▸ **What you should do**
Every line below that contains "Mésanger" is to be copied.
[Opening Exercise input section]
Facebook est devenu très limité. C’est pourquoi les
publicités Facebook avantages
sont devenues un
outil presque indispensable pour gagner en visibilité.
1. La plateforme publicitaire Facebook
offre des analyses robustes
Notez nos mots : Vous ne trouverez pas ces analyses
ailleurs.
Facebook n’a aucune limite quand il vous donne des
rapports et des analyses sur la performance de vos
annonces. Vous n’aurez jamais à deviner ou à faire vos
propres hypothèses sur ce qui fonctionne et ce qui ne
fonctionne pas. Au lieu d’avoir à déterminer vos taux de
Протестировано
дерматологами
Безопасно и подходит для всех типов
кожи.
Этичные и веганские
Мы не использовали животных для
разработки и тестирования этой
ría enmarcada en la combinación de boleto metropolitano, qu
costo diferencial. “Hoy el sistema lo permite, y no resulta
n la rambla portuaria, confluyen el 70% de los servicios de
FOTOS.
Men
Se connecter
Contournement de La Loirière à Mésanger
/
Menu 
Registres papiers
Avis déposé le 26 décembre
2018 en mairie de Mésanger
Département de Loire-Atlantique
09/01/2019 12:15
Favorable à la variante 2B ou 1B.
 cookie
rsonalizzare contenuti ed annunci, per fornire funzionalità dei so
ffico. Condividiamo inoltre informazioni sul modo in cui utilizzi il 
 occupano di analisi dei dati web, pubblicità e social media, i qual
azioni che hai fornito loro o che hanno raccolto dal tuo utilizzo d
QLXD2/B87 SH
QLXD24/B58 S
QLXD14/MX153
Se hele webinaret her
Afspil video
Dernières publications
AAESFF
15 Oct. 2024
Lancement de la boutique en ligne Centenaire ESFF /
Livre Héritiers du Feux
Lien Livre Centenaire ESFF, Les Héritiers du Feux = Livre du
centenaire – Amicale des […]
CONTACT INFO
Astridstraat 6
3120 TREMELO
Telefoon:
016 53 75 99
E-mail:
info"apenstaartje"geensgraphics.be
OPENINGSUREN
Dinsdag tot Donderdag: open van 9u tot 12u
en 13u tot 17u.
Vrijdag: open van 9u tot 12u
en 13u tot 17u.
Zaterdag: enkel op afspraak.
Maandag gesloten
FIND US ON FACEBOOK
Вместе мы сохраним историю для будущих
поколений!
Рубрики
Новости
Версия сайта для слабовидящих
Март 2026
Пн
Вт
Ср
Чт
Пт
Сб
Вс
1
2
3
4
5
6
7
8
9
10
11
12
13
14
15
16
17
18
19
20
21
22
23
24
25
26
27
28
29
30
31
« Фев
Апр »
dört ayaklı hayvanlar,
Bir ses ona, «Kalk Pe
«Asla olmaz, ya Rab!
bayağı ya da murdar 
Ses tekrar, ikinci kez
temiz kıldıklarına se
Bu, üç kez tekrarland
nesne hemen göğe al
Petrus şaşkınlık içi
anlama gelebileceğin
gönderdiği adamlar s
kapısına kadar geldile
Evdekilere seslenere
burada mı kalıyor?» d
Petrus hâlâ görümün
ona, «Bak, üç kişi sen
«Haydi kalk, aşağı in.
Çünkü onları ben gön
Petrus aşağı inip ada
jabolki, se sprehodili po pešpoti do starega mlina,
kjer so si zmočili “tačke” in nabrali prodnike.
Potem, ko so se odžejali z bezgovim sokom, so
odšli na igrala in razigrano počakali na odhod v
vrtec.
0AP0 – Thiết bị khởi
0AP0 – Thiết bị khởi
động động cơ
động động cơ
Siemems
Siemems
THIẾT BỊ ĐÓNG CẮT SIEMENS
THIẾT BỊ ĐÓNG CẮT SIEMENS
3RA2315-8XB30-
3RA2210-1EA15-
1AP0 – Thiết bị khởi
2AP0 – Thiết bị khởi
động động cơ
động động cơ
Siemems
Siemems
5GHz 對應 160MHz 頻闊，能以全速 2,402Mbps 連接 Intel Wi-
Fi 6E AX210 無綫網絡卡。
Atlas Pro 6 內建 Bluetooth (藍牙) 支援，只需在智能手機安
[Closing Exercise input section]
▸ **Exercise solution**
Contournement de La Loirière à Mésanger
2018 en mairie de Mésanger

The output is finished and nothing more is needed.